Bargmann, who studies the influence of genetics and the environment on the nervous system, agrees, saying she was particularly pleased to win alongside Weinberg, who was her Ph.D. adviser at MIT. "How great is that?"

Neither winner has decided how they will use the prize money, though Bargmann says she's thinking about doing something to promote conservation in the developing world. Ferrara, for his part, says, "I'm not going to Las Vegas, that's for sure."

The Breakthrough Prize is an outgrowth of Milner's Fundamental Physics Prize, which he inaugurated last summer by awarding nine theoretical physicists $3 million dollars each.
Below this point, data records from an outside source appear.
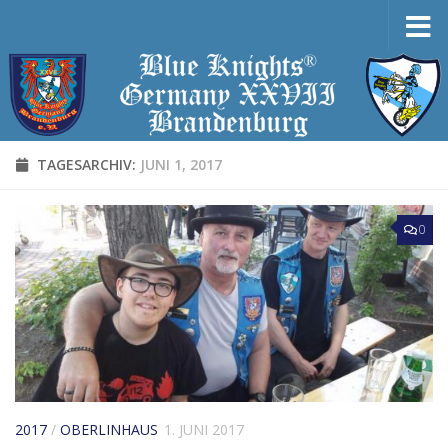
Zum Inhalt springen
TAGESARCHIV:
JUNI 1, 2017
0
2017
/
OBERLINHAUS
1. JUNI 2017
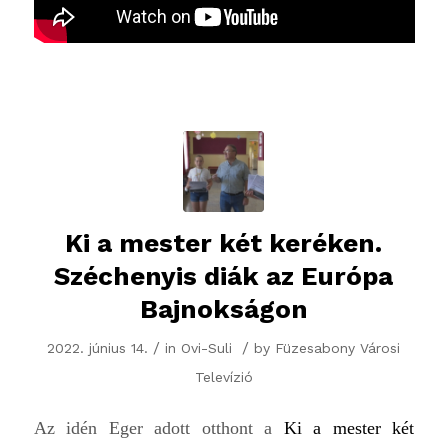
Ki a mester két keréken.
Széchenyis diák az Európa
Bajnokságon
/
/
2022. június 14.
in
Ovi-Suli
by
Füzesabony Városi
Televízió
Az idén Eger adott otthont a
Ki a mester két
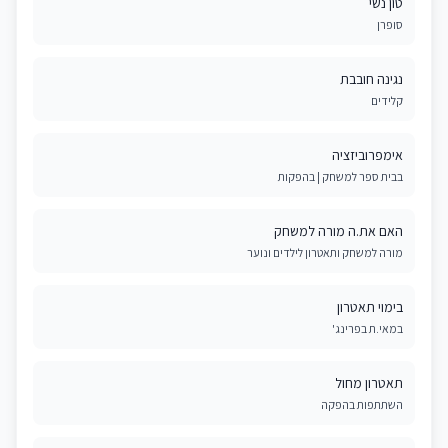
טון נשי
סופרן
נגינה חובבת
קלידים
אימפרוביזציה
בבית ספר למשחק | בהפקות
האם את.ה מורה למשחק
מורה למשחק ותאטרון לילדים ונוער
בימוי תאטרון
במאי.ת בפרינג'
תאטרון מחול
השתתפות בהפקה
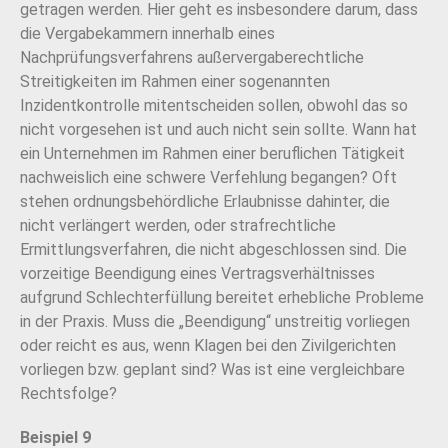
getragen werden. Hier geht es insbesondere darum, dass
die Vergabekammern innerhalb eines
Nachprüfungsverfahrens außervergaberechtliche
Streitigkeiten im Rahmen einer sogenannten
Inzidentkontrolle mitentscheiden sollen, obwohl das so
nicht vorgesehen ist und auch nicht sein sollte. Wann hat
ein Unternehmen im Rahmen einer beruflichen Tätigkeit
nachweislich eine schwere Verfehlung begangen? Oft
stehen ordnungsbehördliche Erlaubnisse dahinter, die
nicht verlängert werden, oder strafrechtliche
Ermittlungsverfahren, die nicht abgeschlossen sind. Die
vorzeitige Beendigung eines Vertragsverhältnisses
aufgrund Schlechterfüllung bereitet erhebliche Probleme
in der Praxis. Muss die „Beendigung“ unstreitig vorliegen
oder reicht es aus, wenn Klagen bei den Zivilgerichten
vorliegen bzw. geplant sind? Was ist eine vergleichbare
Rechtsfolge?
Beispiel 9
He followed up a few months later with additional prizes for Stephen Hawking and the teams of experimental physicists behind the discovery of the Higgs boson at CERN. Like the physics prize, the new life sciences prize is already drawing criticism for focusing on already established researchers. "Breakthrough scientific research doesn't come from just a handful of scientists who have already made a name for themselves, but from collaborations between many researchers," Eva Amsen writes on the developmental biology blog The Node. "Preserving a broad network of researchers may in the long run be more rewarding than only awarding the top talent."

That concern may be addressed in the coming years, when recipients will be selected by previous winners. Ferrara, for one, says he will be looking particularly at "rising stars" when selecting future winners, whereas Bargmann says she's hoping to recognize "exciting advances that make a difference." Ultimately, the foundation plans to award five Breakthrough Prizes per year.